Date of Award


Degree Name

Doctor of Education


Educational Leadership

First Advisor

Dr. Charles C. Warfield

Second Advisor

Dr. David Cowden

Third Advisor

Dr. Shirley Woodworth


American students, as well as people of other nations, form perceptions of others who differ from their own cultural, racial, and social groups. These mental pictures are "stereotypes."

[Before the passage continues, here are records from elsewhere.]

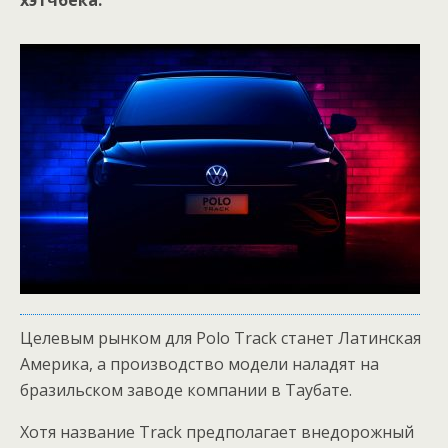
хэтчбека.
Целевым рынком для Polo Track станет Латинская
Америка, а производство модели наладят на
бразильском заводе компании в Таубате.
Хотя название Track предполагает внедорожный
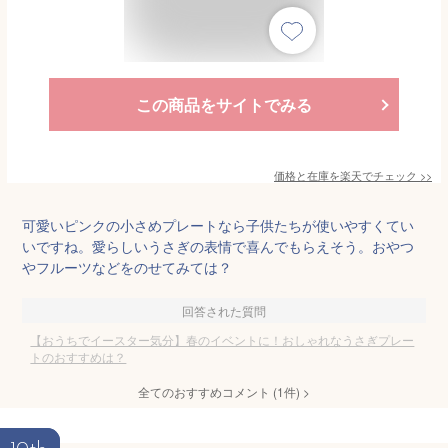
この商品をサイトでみる
価格と在庫を
楽天
でチェック
>>
可愛いピンクの小さめプレートなら子供たちが使いやすくてい
いですね。愛らしいうさぎの表情で喜んでもらえそう。おやつ
やフルーツなどをのせてみては？
回答された質問
【おうちでイースター気分】春のイベントに！おしゃれなうさぎプレー
トのおすすめは？
全てのおすすめコメント
(
1
件)
>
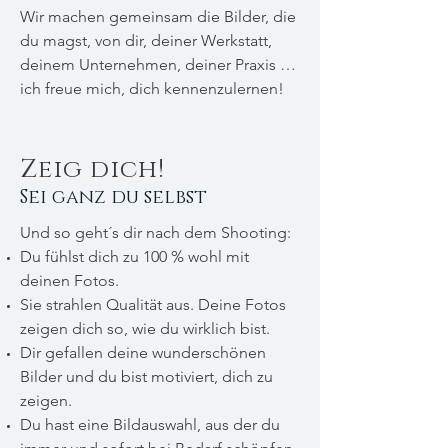
Wir machen gemeinsam die Bilder, die
du magst, von dir, deiner Werkstatt,
deinem Unternehmen, deiner Praxis …
ich freue mich, dich kennenzulernen!
Zeig dich!
Sei ganz du selbst
Und so geht´s dir nach dem Shooting:
Du fühlst dich zu 100 % wohl mit
deinen Fotos.
Sie strahlen Qualität aus. Deine Fotos
zeigen dich so, wie du wirklich bist.
Dir gefallen deine wunderschönen
Bilder und du bist motiviert, dich zu
zeigen.
Du hast eine Bildauswahl, aus der du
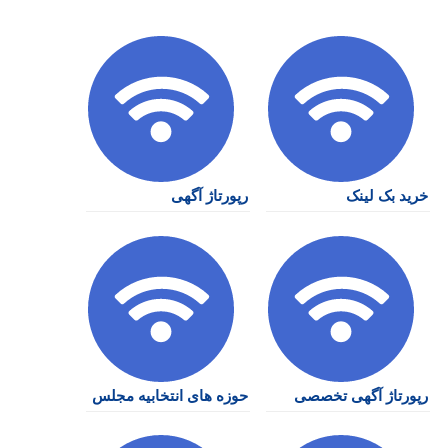
خرید بک لینک
رپورتاژ آگهی
رپورتاژ آگهی تخصصی
حوزه های انتخابیه مجلس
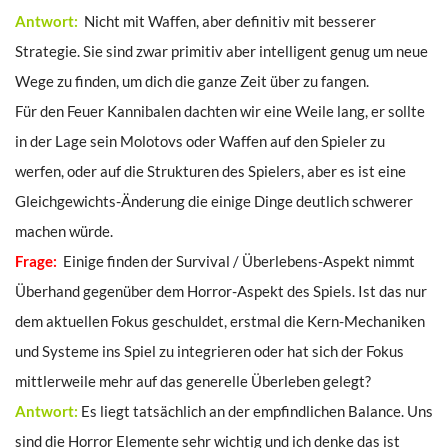
Antwort:
Nicht mit Waffen, aber definitiv mit besserer
Strategie. Sie sind zwar primitiv aber intelligent genug um neue
Wege zu finden, um dich die ganze Zeit über zu fangen.
Für den Feuer Kannibalen dachten wir eine Weile lang, er sollte
in der Lage sein Molotovs oder Waffen auf den Spieler zu
werfen, oder auf die Strukturen des Spielers, aber es ist eine
Gleichgewichts-Änderung die einige Dinge deutlich schwerer
machen würde.
Frage:
Einige finden der Survival / Überlebens-Aspekt nimmt
Überhand gegenüber dem Horror-Aspekt des Spiels. Ist das nur
dem aktuellen Fokus geschuldet, erstmal die Kern-Mechaniken
und Systeme ins Spiel zu integrieren oder hat sich der Fokus
mittlerweile mehr auf das generelle Überleben gelegt?
Antwort:
Es liegt tatsächlich an der empfindlichen Balance. Uns
sind die Horror Elemente sehr wichtig und ich denke das ist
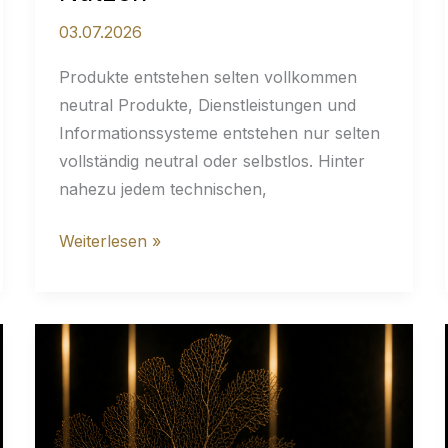
03.07.2026
Produkte entstehen selten vollkommen
neutral Produkte, Dienstleistungen und
Informationssysteme entstehen nur selten
vollständig neutral oder selbstlos. Hinter
nahezu jedem technischen,
Hinter
Weiterlesen »
jedem
Produkt
steht
ein
betriebswirtschaftlicher
Nutzen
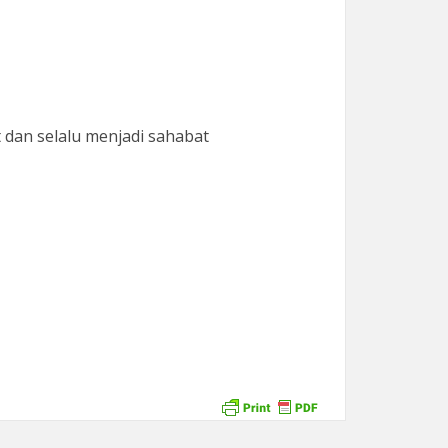
 dan selalu menjadi sahabat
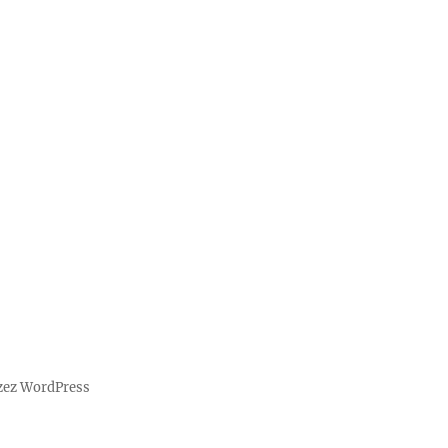
zez WordPress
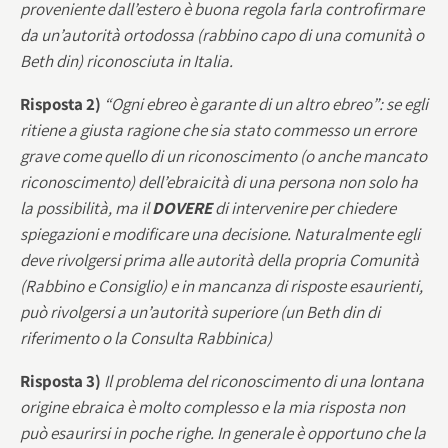
proveniente dall’estero è buona regola farla controfirmare
da un’autorità ortodossa (rabbino capo di una comunità o
Beth din) riconosciuta in Italia.
Risposta 2)
“Ogni ebreo è garante di un altro ebreo”: se egli
ritiene a giusta ragione che sia stato commesso un errore
grave come quello di un riconoscimento (o anche mancato
riconoscimento) dell’ebraicità di una persona non solo ha
la possibilità, ma il
DOVERE
di intervenire per chiedere
spiegazioni e modificare una decisione. Naturalmente egli
deve rivolgersi prima alle autorità della propria Comunità
(Rabbino e Consiglio) e in mancanza di risposte esaurienti,
può rivolgersi a un’autorità superiore (un Beth din di
riferimento o la Consulta Rabbinica)
Risposta 3)
Il problema del riconoscimento di una lontana
origine ebraica è molto complesso e la mia risposta non
può esaurirsi in poche righe. In generale è opportuno che la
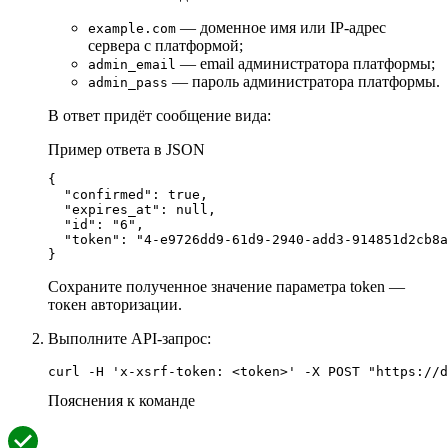
— доменное имя или IP-адрес
example.com
сервера с платформой;
— email администратора платформы;
admin_email
— пароль администратора платформы.
admin_pass
В ответ придёт сообщение вида:
Пример ответа в JSON
{

  "confirmed": true,

  "expires_at": null,

  "id": "6",

  "token": "4-e9726dd9-61d9-2940-add3-914851d2cb8a
}
Сохраните полученное значение параметра token —
токен авторизации.
Выполните API-запрос:
Пояснения к команде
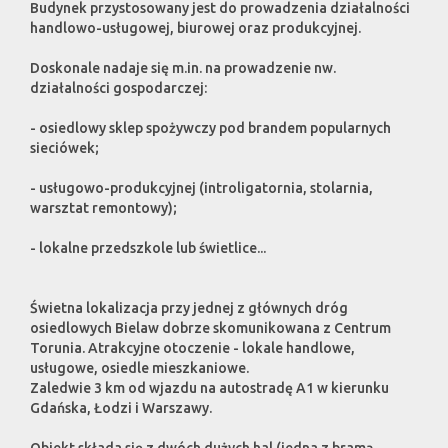
Budynek przystosowany jest do prowadzenia działalności
handlowo-usługowej, biurowej oraz produkcyjnej.
Doskonale nadaje się m.in. na prowadzenie nw.
działalności gospodarczej:
- osiedlowy sklep spożywczy pod brandem popularnych
sieciówek;
- usługowo-produkcyjnej (introligatornia, stolarnia,
warsztat remontowy);
- lokalne przedszkole lub świetlice...
Świetna lokalizacja przy jednej z głównych dróg
osiedlowych Bielaw dobrze skomunikowana z Centrum
Torunia. Atrakcyjne otoczenie - lokale handlowe,
usługowe, osiedle mieszkaniowe.
Zaledwie 3 km od wjazdu na autostradę A1 w kierunku
Gdańska, Łodzi i Warszawy.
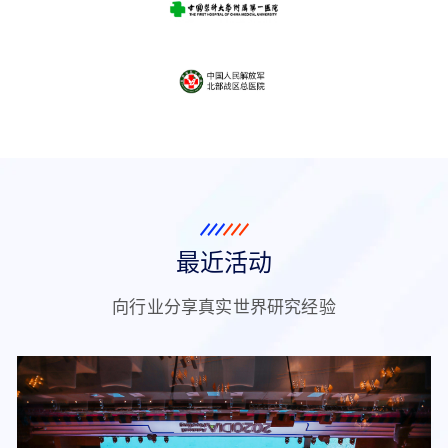
最近活动
向行业分享真实世界研究经验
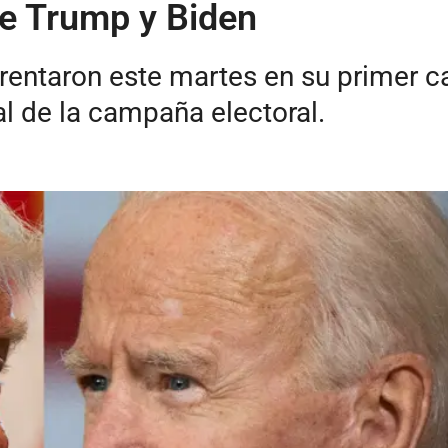
re Trump y Biden
entaron este martes en su primer ca
al de la campaña electoral.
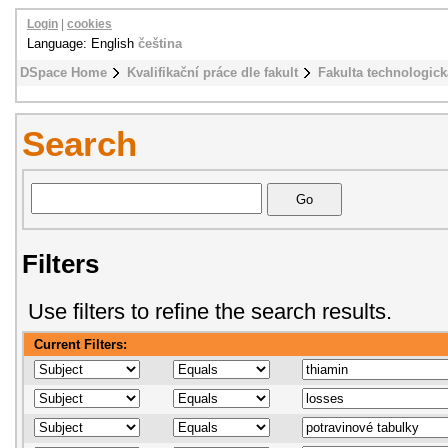
Login
|
cookies
Language: English
čeština
DSpace Home
Kvalifikační práce dle fakult
Fakulta technologick
Search
Filters
Use filters to refine the search results.
Current Filters:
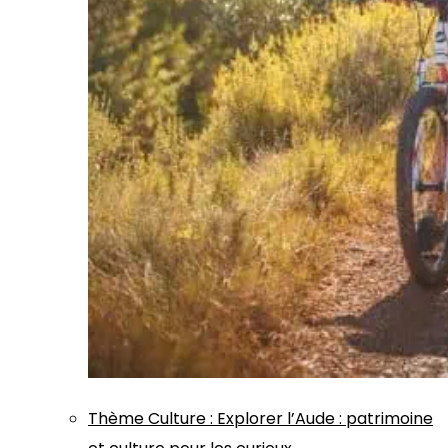
Thème
Culture
:
Explorer l’Aude : patrimoine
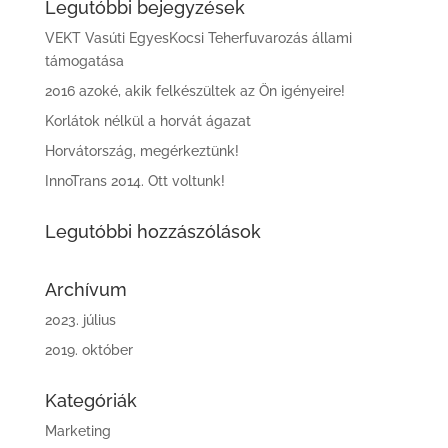
Legutóbbi bejegyzések
VEKT Vasúti EgyesKocsi Teherfuvarozás állami
támogatása
2016 azoké, akik felkészültek az Ön igényeire!
Korlátok nélkül a horvát ágazat
Horvátország, megérkeztünk!
InnoTrans 2014. Ott voltunk!
Legutóbbi hozzászólások
Archívum
2023. július
2019. október
Kategóriák
Marketing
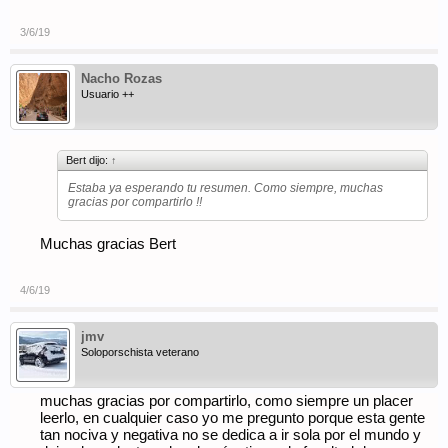
3/6/19
Nacho Rozas
Usuario ++
Bert dijo:
↑
Estaba ya esperando tu resumen. Como siempre, muchas
gracias por compartirlo !!
Muchas gracias Bert
4/6/19
jmv
Soloporschista veterano
muchas gracias por compartirlo, como siempre un placer
leerlo, en cualquier caso yo me pregunto porque esta gente
tan nociva y negativa no se dedica a ir sola por el mundo y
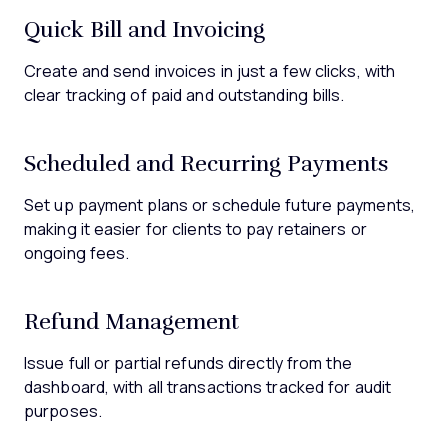
Quick Bill and Invoicing
Create and send invoices in just a few clicks, with
clear tracking of paid and outstanding bills.
Scheduled and Recurring Payments
Set up payment plans or schedule future payments,
making it easier for clients to pay retainers or
ongoing fees.
Refund Management
Issue full or partial refunds directly from the
dashboard, with all transactions tracked for audit
purposes.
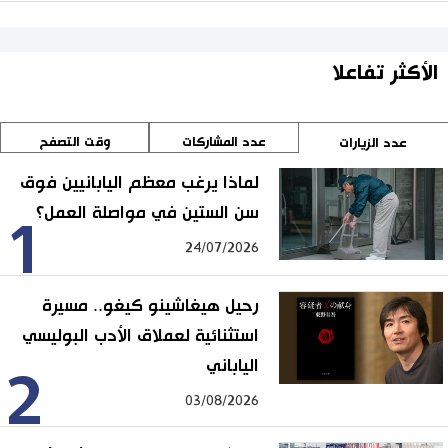
الأكثر تفاعلا
عدد المشاركات
وقت التصفح
عدد الزيارات
لماذا يرغب معظم اليابانيين فوق
سن الستين في مواصلة العمل؟
1
24/07/2026
رحيل هيغاشينو كيغو.. مسيرة
استثنائية لعملاق الأدب البوليسي
الياباني
2
03/08/2026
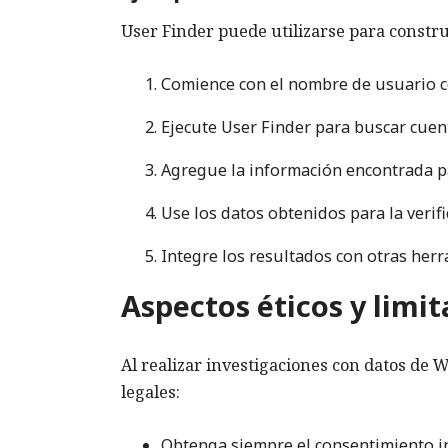
User Finder puede utilizarse para constr
Comience con el nombre de usuario c
Ejecute User Finder para buscar cuent
Agregue la información encontrada par
Use los datos obtenidos para la verific
Integre los resultados con otras her
Aspectos éticos y limit
Al realizar investigaciones con datos de W
legales:
Obtenga siempre el consentimiento inf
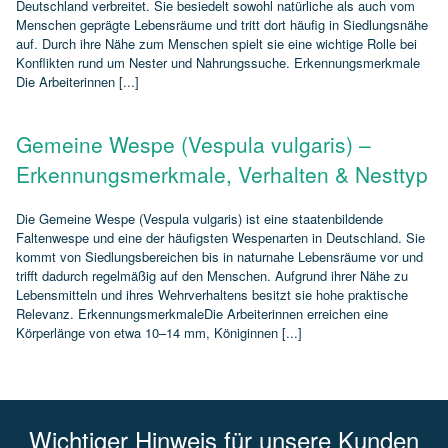
Deutschland verbreitet. Sie besiedelt sowohl natürliche als auch vom
Menschen geprägte Lebensräume und tritt dort häufig in Siedlungsnähe
auf. Durch ihre Nähe zum Menschen spielt sie eine wichtige Rolle bei
Konflikten rund um Nester und Nahrungssuche. Erkennungsmerkmale
Die Arbeiterinnen [...]
Gemeine Wespe (Vespula vulgaris) –
Erkennungsmerkmale, Verhalten & Nesttyp
Die Gemeine Wespe (Vespula vulgaris) ist eine staatenbildende
Faltenwespe und eine der häufigsten Wespenarten in Deutschland. Sie
kommt von Siedlungsbereichen bis in naturnahe Lebensräume vor und
trifft dadurch regelmäßig auf den Menschen. Aufgrund ihrer Nähe zu
Lebensmitteln und ihres Wehrverhaltens besitzt sie hohe praktische
Relevanz. ErkennungsmerkmaleDie Arbeiterinnen erreichen eine
Körperlänge von etwa 10–14 mm, Königinnen [...]
Wichtiger Hinweis für unsere Kunden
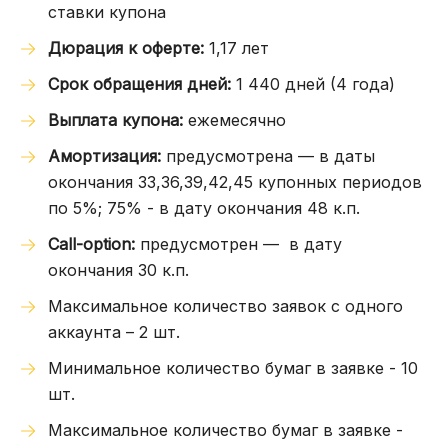
ставки купона
Дюрация к оферте:
1,17 лет
Срок обращения дней:
1 440 дней (4 года)
Выплата купона:
ежемесячно
Амортизация:
предусмотрена — в даты
окончания 33,36,39,42,45 купонных периодов
по 5%; 75% - в дату окончания 48 к.п.
Сall-option:
предусмотрен
— в дату
окончания 30 к.п.
Максимальное количество заявок с одного
аккаунта – 2 шт.
Минимальное количество бумаг в заявке - 10
шт.
Максимальное количество бумаг в заявке -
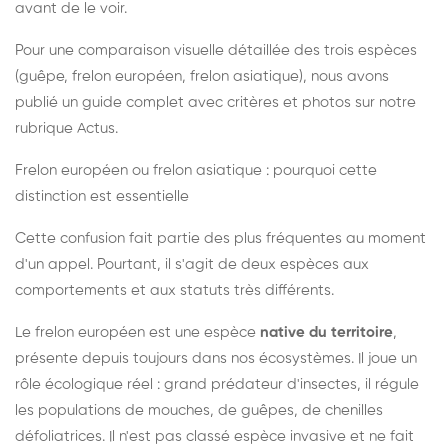
avant de le voir.
Pour une comparaison visuelle détaillée des trois espèces
(guêpe, frelon européen, frelon asiatique), nous avons
publié un guide complet avec critères et photos sur notre
rubrique Actus.
Frelon européen ou frelon asiatique : pourquoi cette
distinction est essentielle
Cette confusion fait partie des plus fréquentes au moment
d'un appel. Pourtant, il s'agit de deux espèces aux
comportements et aux statuts très différents.
Le frelon européen est une espèce
native du territoire
,
présente depuis toujours dans nos écosystèmes. Il joue un
rôle écologique réel : grand prédateur d'insectes, il régule
les populations de mouches, de guêpes, de chenilles
défoliatrices. Il n'est pas classé espèce invasive et ne fait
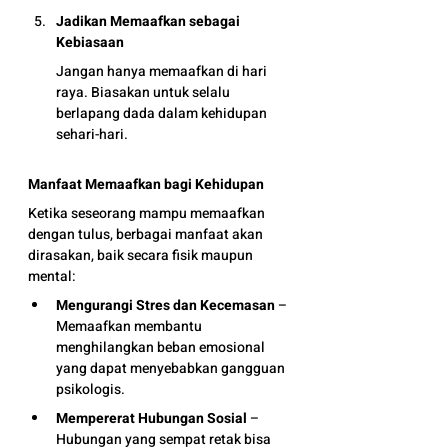
Jadikan Memaafkan sebagai 
Kebiasaan
Jangan hanya memaafkan di hari 
raya. Biasakan untuk selalu 
berlapang dada dalam kehidupan 
sehari-hari.
Manfaat Memaafkan bagi Kehidupan
Ketika seseorang mampu memaafkan 
dengan tulus, berbagai manfaat akan 
dirasakan, baik secara fisik maupun 
mental:
Mengurangi Stres dan Kecemasan
 – 
Memaafkan membantu 
menghilangkan beban emosional 
yang dapat menyebabkan gangguan 
psikologis.
Mempererat Hubungan Sosial
 – 
Hubungan yang sempat retak bisa 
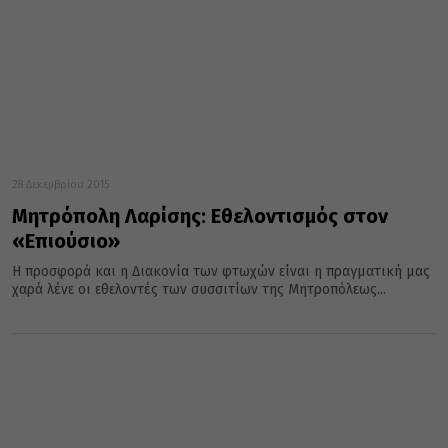
28 Δεκεμβρίου 2015
Μητρόπολη Λαρίσης: Εθελοντισμός στον
«Επιούσιο»
Η προσφορά και η Διακονία των φτωχών είναι η πραγματική μας
χαρά λένε οι εθελοντές των συσσιτίων της Μητροπόλεως...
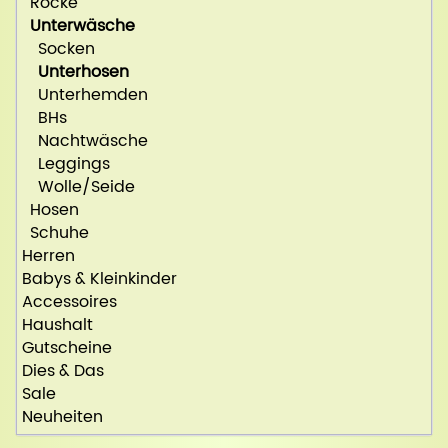
Röcke
Unterwäsche
Socken
Unterhosen
Unterhemden
BHs
Nachtwäsche
Leggings
Wolle/Seide
Hosen
Schuhe
Herren
Babys & Kleinkinder
Accessoires
Haushalt
Gutscheine
Dies & Das
Sale
Neuheiten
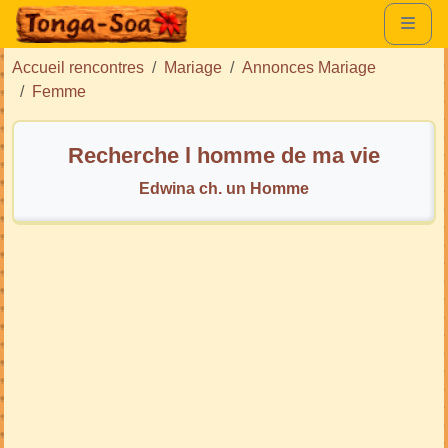
Accueil rencontres
Mariage
Annonces Mariage
Femme
Recherche l homme de ma vie
Edwina ch. un Homme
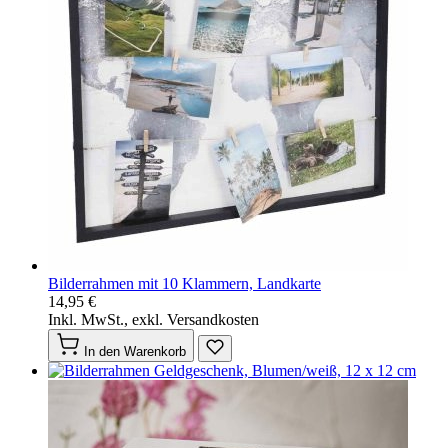
Bilderrahmen mit 10 Klammern, Landkarte
14,95 €
Inkl. MwSt., exkl. Versandkosten
In den Warenkorb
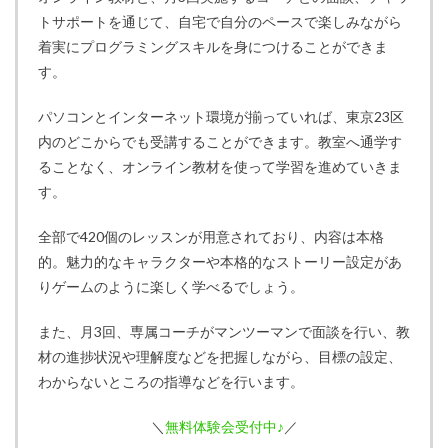
トサポートを通じて、自宅で自分のペースで楽しみながら
着実にプログラミングスキルを身につけることができま
す。
パソコンとインターネット環境が揃っていれば、東京23区
内のどこからでも受講することができます。教室へ通学す
ることなく、オンライン教材を使って学習を進めていきま
す。
全部で420個のレッスンが用意されており、内容は本格
的。魅力的なキャラクターや本格的なストーリー設定があ
りゲームのように楽しく学べるでしょう。
また、月3回、専属コーチがマンツーマンで面談を行い、教
材の進捗状況や理解度などを把握しながら、目標の設定、
わからないところの指導などを行います。
＼
無料体験会受付中♪
／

The purpose of this study was to identify stereotypes that American students enrolled at Western Michigan University (WMU) had about Arabs and to determine if there were differences in these stereotypes when students were classified by race, sex, level of education, age, and sources of stereotypes. Twenty-five bipolar adjectives were organized as semantic differential scales to assess students' perceptions. The instrument was either mailed or hand delivered to a sample of 400 students; 296 (74%) responded. The t test and one-way analysis of variance were used for each of the 25 scales. Major findings of the analyses of data were: (1) Arabs were stereotyped by WMU American students as quite rich and anti-American. They also described Arabs as slightly autocratic, radical, terrorist, knowledgeable, brave, and intelligent. (2) Differences were found between black and white American students in the way Arabs were stereotyped on 7 of the 25 adjective scales. (3) Differences were found between male and female students on only 2 adjective scales. (4) Differences were found between graduate and undergraduate students in their stereotypes of Arabs on 6 of the 25 polar pairs. (5) It was found that the age of the students had a significant effect on their stereotypes of Arabs. Differences in the mean test scores between age groups showed that the youngest group of students held the most unfavorable stereotypes toward Arabs over the other groups of students. (6) The primary source on which American students based their information had a significant effect on their stereotypes. Students who based their information on television were more likely to hold unfavorable stereotypes toward Arabs. However, the more favorable stereotypes were found among students who had personal contact with Arabs.